NEW YORK -- Even as it's just hitting U.S. theaters, Bong Joon Ho's "Parasite" is already a major award-winner and a box-office smash.

"Parasite" will open in theaters Friday having already amassed $70.9 million in Bong's native South Korea, where the film notched one of the country's best opening weekends ever.

In May, "Parasite" won the Palme d'Or at the Cannes Film Festival, a first for a Korean film. Jury president Alejandro Iñárritu said it was a unanimous decision.

At a time of endless divineness, everyone can seemingly agree: "Parasite" is great.

"When I wake up and see the Palme d'Or trophy, it's very curious and strange," the 49-year-old director said in an interview by phone from Seoul.

But for most, there was nothing odd about Bong's win. "Parasite," a class satire about two families -- one of poor hustlers living in a subterranean dwelling subsisting on their wits and stolen Wi-Fi, the other wealthy and residing in a stylish modern mansion -- has been roundly hailed as a masterwork and a culmination of Bong's already illustrious career as a filmmaker of mischievous genre subversions, stylistic daring and warm-hearted sincerity.

Those qualities may sound almost contradictory but that's exactly the kind of head-spinning amalgamation you get in a Bong Joon Ho movie.

They -- and in particular "Parasite" -- balance humor and horror, satire and sincerity with a magical ease. You never see anything coming. You might even giggle at his cunning. You'll laugh as he devours you.

"I try to be a like a parasite. I try to burrow and dig into the audience's minds," Bong says. "I love the feeling of infiltrating into the audience without them knowing.
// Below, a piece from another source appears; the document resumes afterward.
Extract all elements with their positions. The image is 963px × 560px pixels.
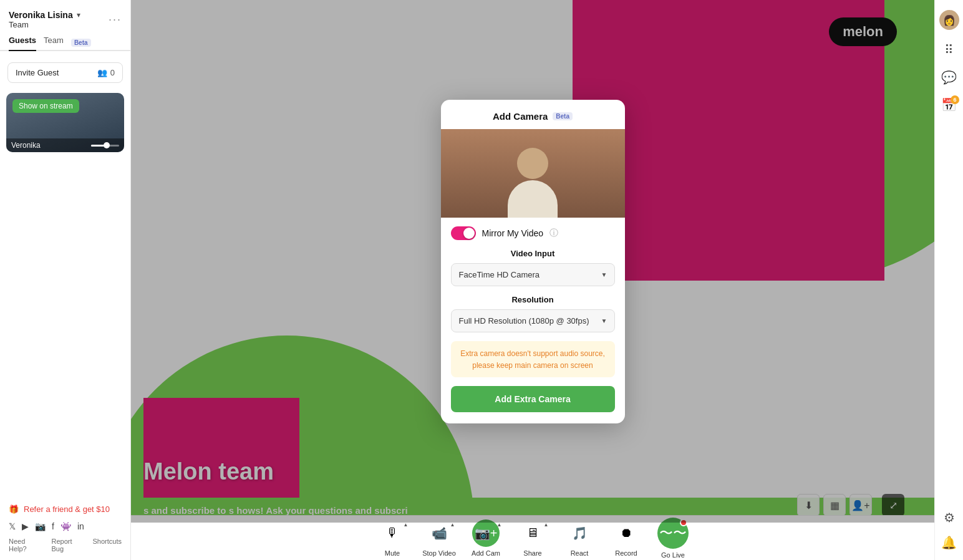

Instead of showing-off that I'm breaking the rules of genre, I want to creep into them quietly without making any blood so that they don't realize that I'm inside them."

That mastery of audiences, combined with a childlike sense of wonder and an ecstatic imagination (Bong's previous film, "Okja," featured glorious "super pigs") has made Bong one of the few filmmakers who live up to the label of "Spielbergian." His ardent supporters include Tilda Swinton, Jake Gyllenhaal and Quentin Tarantino, who attended the Cannes premiere of "Parasite."

His devoted fans have adopted the proud moniker of the "Bong Hive."

And for the Bong Hive, times are good. "Parasite" is poised to be that rare thing: a foreign language movie capable of drawing big crowds in theaters and contending at the Academy Awards.

South Korea has already made it its foreign language film submission, and the film is predicted to be in the mix in categories including best picture and best director.

"We have huge ambitions for the film," says Tom Quinn, founder and chief executive of Neon, which is distributing "Parasite" in the U.S. "We think it's a multiple-category contender in this year's Oscars race."

Such a release might give Bong the kind of moment with American moviegoers that he hasn't exactly been missing, but has thus far often been marred by distraction.